THEATRE REVIEW: Youngsters bring Mary Shelley’s Frankenstein to life at Liverpool’s Everyman Theatre

MIXING young people with a production of Frankenstein could turn monstrous but this performance has a spark which brings it to life.

There are no pantominesque green-headed monsters but rather stirring performances with certain individuals achieving a maturity well beyond their years.

Sixteen-year-old Harry Machray is absolutely convincing as the much older Victor Frankenstein as he recounts his horrific history to a ship’s captain.

Hunched over with his hands nervously grasping at each other, Machray wonderfully creates Frankenstein’s anxiety while his slow, sad movements around the stage simultaneously convey his calm resignation to the death he knows is coming.

Less subtle however is the audience’s first glimpse of his monster as it is wheeled on a trolley, feet sticking out from the bottom of a white sheet.

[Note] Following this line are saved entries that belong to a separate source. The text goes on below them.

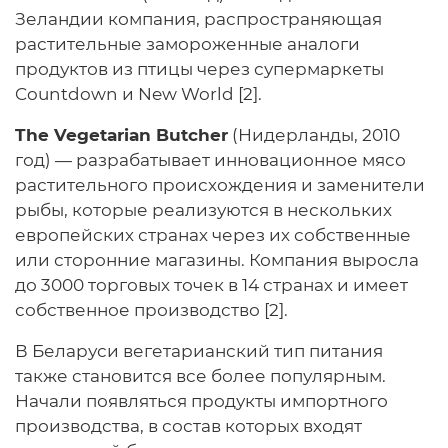
Зеландии компания, распространяющая
растительные замороженные аналоги
продуктов из птицы через супермаркеты
Countdown и New World [2].
The Vegetarian Butcher
(Нидерланды, 2010
год) — разрабатывает инновационное мясо
растительного происхождения и заменители
рыбы, которые реализуются в нескольких
европейских странах через их собственные
или сторонние магазины. Компания выросла
до 3000 торговых точек в 14 странах и имеет
собственное производство [2].
В Беларуси вегетарианский тип питания
также становится все более популярным.
Начали появляться продукты импортного
производства, в состав которых входят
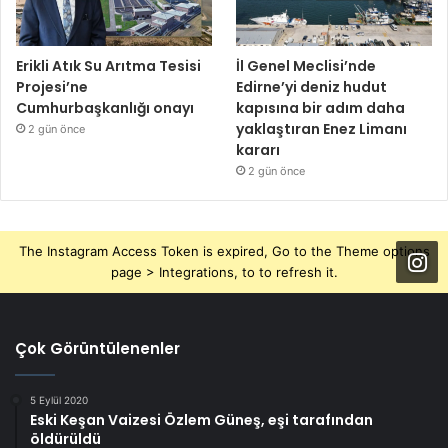
Erikli Atık Su Arıtma Tesisi
İl Genel Meclisi’nde
Projesi’ne
Edirne’yi deniz hudut
Cumhurbaşkanlığı onayı
kapısına bir adım daha
yaklaştıran Enez Limanı
2 gün önce
kararı
2 gün önce
The Instagram Access Token is expired, Go to the Theme options
page > Integrations, to to refresh it.
Çok Görüntülenenler
5 Eylül 2020
Eski Keşan Vaizesi Özlem Güneş, eşi tarafından
öldürüldü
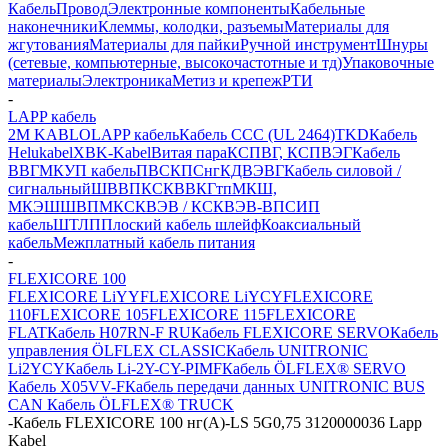
Кабель
Провод
Электронные компоненты
Кабельные
наконечники
Клеммы, колодки, разъемы
Материалы для
жгутования
Материалы для пайки
Ручной инструмент
Шнуры
(сетевые, компьютерные, высокочастотные и тд)
Упаковочные
материалы
Электроника
Метиз и крепеж
РТИ
-
LAPP кабель
2M KABLO
LAPP кабель
Кабель CCC (UL 2464)
TKD
Кабель
Helukabel
XBK-Kabel
Витая пара
КСПВГ, КСПВЭГ
Кабель
ВВГ
МКУП кабель
ПВС
КПСнг
КДВЭВГ
Кабель силовой /
сигнальный
ШВВП
КСКВВ
КГтп
МКШ,
МКЭШ
ШВПМ
КСКВЭВ / КСКВЭВ-ВП
СИП
кабель
ШТЛП
Плоский кабель шлейф
Коаксиальный
кабель
Межплатный кабель питания
-
FLEXICORE 100
FLEXICORE LiYY
FLEXICORE LiYCY
FLEXICORE
110
FLEXICORE 105
FLEXICORE 115
FLEXICORE
FLAT
Кабель H07RN-F RU
Кабель FLEXICORE SERVO
Кабель
управления ÖLFLEX CLASSIC
Кабель UNITRONIC
Li2YCY
Кабель Li-2Y-CY-PIMF
Кабель ÖLFLEX® SERVO
Кабель X05VV-F
Кабель передачи данных UNITRONIC BUS
CAN
Кабель ÖLFLEX® TRUCK
-
Кабель FLEXICORE 100 нг(А)-LS 5G0,75 3120000036 Lapp
Kabel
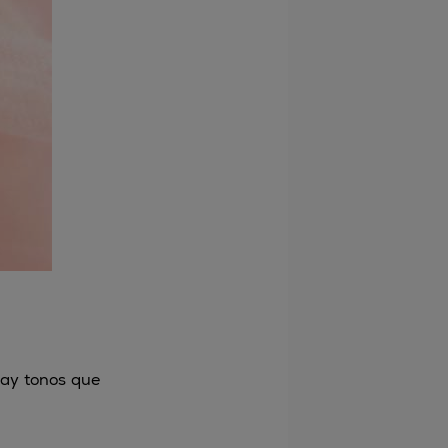
hay tonos que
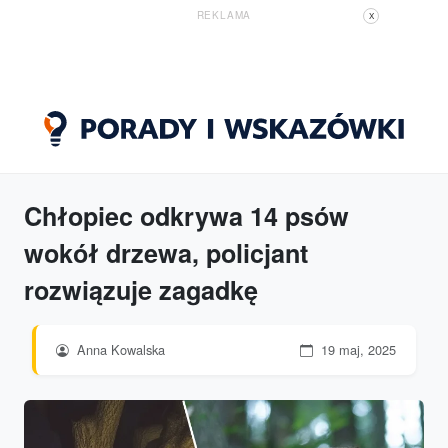
REKLAMA
X
Chłopiec odkrywa 14 psów
wokół drzewa, policjant
rozwiązuje zagadkę
Anna Kowalska
19 maj, 2025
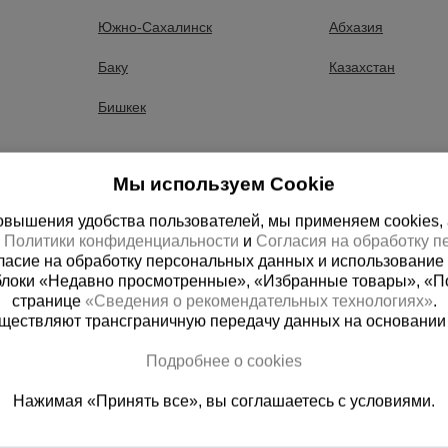
ышленник предлагает купить фанера 10 мм по низкой цене 
Южно-Сахалинск
Абхазия
имент продукции в разделе фанера 10 мм: 2 товара. Подр
Баку
Казахстан
ов раздела фанера 10 мм осуществляется со склада в Гро
Бишкек
дующие города: Гудермес, Урус-Мартан, Шали, Аргун, Ачхой
Мы используем Cookie
вышения удобства пользователей, мы применяем cookies, а 
х
Политики конфиденциальности
и
Согласия на обработку 
ласие на обработку персональных данных и использование 
блоки «Недавно просмотренные», «Избранные товары», «П
странице
«Сведения о рекомендательных технологиях»
.
существляют трансграничную передачу данных на основании
ная справочная
Грозный
Подробнее о cookies
(800) 200-25-90
+7 (938) 99
Нажимая «Принять все», вы соглашаетесь с условиями.
азать звонок
Заказать звонок
платно по России
Пн-Пт: с 9:00 до 17:30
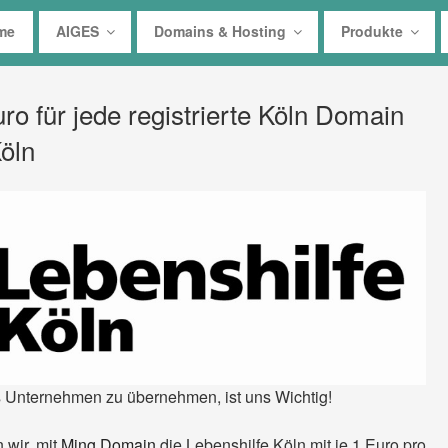
me
AIGES
Domains & Hosting
Produkte
o für jede registrierte Köln Domain
Köln
s Unternehmen zu übernehmen, ist uns Wichtig!
 wir, mit
Ming Domain
die Lebenshilfe Köln mit je 1 Euro pro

As he sits up in the midst of lightning flashes, the performance nears the tackiness it does well to avoid and creates a comedic moment rather than the drama it probably aimed for.

Budding actor John Burns, 19, remedies this in Frankenstein’s death scene.

With tears in his eyes, this burly teen perfectly communicates a vulnerability to Frankenstein’s monster.

Competent performances also came from Robert Walton, Elizabeth and Henry Clerval.